Contact emails
Spec
Summary
The document element (body in Chrome) has some special powers that other scrollers do not. For e.g. only scrolling in the <body> element hides the URL bar and shows overscroll glow.
document.rootScroller allows an author to give these powers to an arbitrary scroller, allowing iframes and divs to control the URL bar. This makes composing multi view apps significantly easier. See the
MiniApp example for what problems this addresses.
Link to “Intent to Implement” blink-dev discussion
Goals for experimentation
-Determine if this is useful in a real world app
-Currently we limit the scrollers developers can set to be exactly 100% viewport filling, do developers have other use cases?

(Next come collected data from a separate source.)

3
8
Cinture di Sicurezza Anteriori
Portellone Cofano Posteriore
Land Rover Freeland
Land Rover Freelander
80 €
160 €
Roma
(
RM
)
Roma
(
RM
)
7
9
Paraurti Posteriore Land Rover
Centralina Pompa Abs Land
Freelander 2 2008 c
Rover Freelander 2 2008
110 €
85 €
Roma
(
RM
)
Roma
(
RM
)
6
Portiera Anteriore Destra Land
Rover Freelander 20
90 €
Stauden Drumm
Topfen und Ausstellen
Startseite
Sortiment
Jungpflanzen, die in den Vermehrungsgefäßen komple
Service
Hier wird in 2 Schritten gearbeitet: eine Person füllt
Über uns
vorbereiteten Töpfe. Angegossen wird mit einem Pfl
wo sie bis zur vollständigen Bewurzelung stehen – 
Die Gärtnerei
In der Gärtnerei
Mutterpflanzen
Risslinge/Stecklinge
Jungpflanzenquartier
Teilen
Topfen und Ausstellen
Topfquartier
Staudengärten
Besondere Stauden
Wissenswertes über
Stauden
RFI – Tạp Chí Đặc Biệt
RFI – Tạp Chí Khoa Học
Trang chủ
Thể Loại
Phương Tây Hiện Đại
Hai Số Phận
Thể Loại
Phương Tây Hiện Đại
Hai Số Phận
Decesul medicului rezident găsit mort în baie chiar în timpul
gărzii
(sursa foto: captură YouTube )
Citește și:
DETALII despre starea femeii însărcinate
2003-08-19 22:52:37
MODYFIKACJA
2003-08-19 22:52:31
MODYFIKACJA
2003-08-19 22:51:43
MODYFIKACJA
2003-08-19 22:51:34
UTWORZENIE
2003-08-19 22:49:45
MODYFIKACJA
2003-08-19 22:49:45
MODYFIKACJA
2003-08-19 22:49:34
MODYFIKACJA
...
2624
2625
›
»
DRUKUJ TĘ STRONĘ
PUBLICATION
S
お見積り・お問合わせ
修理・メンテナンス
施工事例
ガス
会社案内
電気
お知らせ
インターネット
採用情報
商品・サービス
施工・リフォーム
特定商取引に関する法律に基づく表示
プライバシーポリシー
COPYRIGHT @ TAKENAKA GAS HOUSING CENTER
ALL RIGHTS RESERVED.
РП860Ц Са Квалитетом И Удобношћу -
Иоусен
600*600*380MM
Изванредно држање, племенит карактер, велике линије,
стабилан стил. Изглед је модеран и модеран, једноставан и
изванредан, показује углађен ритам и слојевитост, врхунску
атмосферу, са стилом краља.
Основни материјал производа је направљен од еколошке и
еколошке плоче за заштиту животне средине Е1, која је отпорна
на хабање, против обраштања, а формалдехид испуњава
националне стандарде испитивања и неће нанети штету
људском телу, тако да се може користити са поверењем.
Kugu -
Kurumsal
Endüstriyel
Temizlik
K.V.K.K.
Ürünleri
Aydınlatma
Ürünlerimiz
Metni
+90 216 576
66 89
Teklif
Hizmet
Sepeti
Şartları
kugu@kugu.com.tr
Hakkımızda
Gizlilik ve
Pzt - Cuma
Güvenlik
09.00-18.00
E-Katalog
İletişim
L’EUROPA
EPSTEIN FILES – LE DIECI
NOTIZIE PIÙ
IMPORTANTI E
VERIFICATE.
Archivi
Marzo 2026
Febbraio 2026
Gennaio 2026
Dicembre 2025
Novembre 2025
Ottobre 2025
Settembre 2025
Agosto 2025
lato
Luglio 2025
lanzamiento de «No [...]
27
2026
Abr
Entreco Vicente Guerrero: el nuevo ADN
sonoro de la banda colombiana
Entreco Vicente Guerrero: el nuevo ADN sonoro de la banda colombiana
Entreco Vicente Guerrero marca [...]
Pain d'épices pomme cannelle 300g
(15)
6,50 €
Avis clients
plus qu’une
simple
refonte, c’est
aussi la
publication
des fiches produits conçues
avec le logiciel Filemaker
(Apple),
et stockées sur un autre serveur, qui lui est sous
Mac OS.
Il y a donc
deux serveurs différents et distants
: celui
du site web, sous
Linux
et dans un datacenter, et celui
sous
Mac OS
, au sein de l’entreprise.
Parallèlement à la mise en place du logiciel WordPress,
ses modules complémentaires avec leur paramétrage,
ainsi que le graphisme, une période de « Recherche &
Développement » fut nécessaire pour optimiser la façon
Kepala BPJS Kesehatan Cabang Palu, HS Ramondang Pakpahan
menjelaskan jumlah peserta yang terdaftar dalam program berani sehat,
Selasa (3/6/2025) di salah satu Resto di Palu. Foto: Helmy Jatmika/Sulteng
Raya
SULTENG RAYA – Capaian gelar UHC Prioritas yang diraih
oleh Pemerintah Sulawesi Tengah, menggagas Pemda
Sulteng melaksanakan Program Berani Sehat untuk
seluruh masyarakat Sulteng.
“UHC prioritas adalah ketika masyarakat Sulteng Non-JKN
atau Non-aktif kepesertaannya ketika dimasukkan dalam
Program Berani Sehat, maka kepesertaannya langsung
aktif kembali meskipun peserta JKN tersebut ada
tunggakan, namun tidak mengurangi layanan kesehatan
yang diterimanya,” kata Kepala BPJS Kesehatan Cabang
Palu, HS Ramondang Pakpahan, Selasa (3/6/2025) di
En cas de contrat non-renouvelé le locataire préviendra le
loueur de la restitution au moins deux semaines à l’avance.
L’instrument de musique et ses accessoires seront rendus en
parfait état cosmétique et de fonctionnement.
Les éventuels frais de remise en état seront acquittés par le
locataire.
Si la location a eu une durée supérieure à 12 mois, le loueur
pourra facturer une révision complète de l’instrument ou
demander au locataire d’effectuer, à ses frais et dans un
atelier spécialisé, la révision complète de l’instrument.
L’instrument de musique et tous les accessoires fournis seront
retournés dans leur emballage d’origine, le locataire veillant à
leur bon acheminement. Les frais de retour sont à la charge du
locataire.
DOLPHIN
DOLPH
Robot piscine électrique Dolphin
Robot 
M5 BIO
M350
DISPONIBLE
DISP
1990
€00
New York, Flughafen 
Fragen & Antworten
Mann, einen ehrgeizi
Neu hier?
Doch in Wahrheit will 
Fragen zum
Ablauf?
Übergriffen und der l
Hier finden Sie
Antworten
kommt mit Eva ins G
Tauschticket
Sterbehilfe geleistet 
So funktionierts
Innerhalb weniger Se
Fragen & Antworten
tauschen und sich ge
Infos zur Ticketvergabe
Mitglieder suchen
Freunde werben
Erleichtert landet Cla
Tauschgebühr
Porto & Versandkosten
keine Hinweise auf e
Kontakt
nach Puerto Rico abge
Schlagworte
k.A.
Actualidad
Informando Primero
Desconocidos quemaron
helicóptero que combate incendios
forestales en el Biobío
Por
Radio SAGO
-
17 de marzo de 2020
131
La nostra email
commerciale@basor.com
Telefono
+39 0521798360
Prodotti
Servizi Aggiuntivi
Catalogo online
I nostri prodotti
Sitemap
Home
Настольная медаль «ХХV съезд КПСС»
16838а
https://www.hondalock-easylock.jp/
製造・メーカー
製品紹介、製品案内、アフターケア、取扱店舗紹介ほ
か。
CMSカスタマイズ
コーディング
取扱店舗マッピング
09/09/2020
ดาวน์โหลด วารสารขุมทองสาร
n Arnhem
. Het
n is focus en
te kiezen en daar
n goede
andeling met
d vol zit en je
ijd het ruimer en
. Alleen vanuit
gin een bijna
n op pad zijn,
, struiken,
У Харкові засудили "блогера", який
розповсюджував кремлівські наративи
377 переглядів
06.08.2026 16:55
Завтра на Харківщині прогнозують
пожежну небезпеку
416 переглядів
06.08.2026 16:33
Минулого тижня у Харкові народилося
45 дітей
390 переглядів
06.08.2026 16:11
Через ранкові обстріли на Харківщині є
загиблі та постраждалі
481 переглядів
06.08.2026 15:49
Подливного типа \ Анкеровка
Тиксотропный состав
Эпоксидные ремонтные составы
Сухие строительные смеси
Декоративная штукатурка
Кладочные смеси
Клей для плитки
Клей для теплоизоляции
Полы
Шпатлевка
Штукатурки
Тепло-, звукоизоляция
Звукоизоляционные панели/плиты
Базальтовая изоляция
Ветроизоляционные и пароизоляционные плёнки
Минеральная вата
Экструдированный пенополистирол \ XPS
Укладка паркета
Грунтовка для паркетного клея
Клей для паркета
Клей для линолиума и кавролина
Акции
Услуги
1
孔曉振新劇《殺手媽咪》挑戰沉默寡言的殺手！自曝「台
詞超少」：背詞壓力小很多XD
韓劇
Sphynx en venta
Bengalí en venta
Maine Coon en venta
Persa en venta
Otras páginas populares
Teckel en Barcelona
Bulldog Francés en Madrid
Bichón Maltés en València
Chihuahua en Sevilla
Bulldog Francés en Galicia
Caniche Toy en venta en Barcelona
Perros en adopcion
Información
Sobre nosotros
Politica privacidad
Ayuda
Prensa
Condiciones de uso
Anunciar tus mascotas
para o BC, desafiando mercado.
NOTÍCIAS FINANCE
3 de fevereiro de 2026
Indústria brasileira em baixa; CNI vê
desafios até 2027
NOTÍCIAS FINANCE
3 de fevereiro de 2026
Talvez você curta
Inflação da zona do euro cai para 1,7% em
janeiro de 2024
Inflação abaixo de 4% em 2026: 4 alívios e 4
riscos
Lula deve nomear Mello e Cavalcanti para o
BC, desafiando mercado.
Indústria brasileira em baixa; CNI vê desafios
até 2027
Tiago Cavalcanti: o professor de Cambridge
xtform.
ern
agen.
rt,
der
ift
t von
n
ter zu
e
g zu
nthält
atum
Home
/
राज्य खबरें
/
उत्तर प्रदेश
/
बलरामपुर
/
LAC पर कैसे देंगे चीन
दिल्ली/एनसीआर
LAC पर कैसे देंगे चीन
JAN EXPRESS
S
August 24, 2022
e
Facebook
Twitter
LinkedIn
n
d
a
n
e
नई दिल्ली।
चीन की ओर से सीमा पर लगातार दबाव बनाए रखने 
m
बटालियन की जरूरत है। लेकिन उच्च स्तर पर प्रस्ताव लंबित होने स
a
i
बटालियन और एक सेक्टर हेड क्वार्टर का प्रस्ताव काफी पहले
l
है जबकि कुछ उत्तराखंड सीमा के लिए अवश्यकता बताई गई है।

-Should we still allow scrolling in the <body> element?
-Should we replace window.scrollY, window.scrollTo, etc. to target the new root scroller? document.scrollingElement? Would this be useful?
-Subjectively, does this make developing a multi-view app significantly easier.
Experimental timeline
I'd like to run this for two milestones, starting in M57:
57 Stable Ships ~Mar 14th, 2017
58 Stable Ships ~Apr 25th, 2017
And disable it at M59 branch from ToT:
59 branches from ToT ~Apr 13th, 2017
Any risks when the experiment finishes?
Minor usability regression, scrolling on the root scroller will no longer scroll the URL bar. But this is no worse than what exists today on many pages.
Ongoing technical constraints
None
Will this feature be supported on all five Blink platforms supported by Origin Trials (Windows, Mac, Linux, Chrome OS, and Android)?
The feature, as in the property on `document`, is available on all platforms. However, it's basically a no-op on desktops. The effects are currently only visible on Android.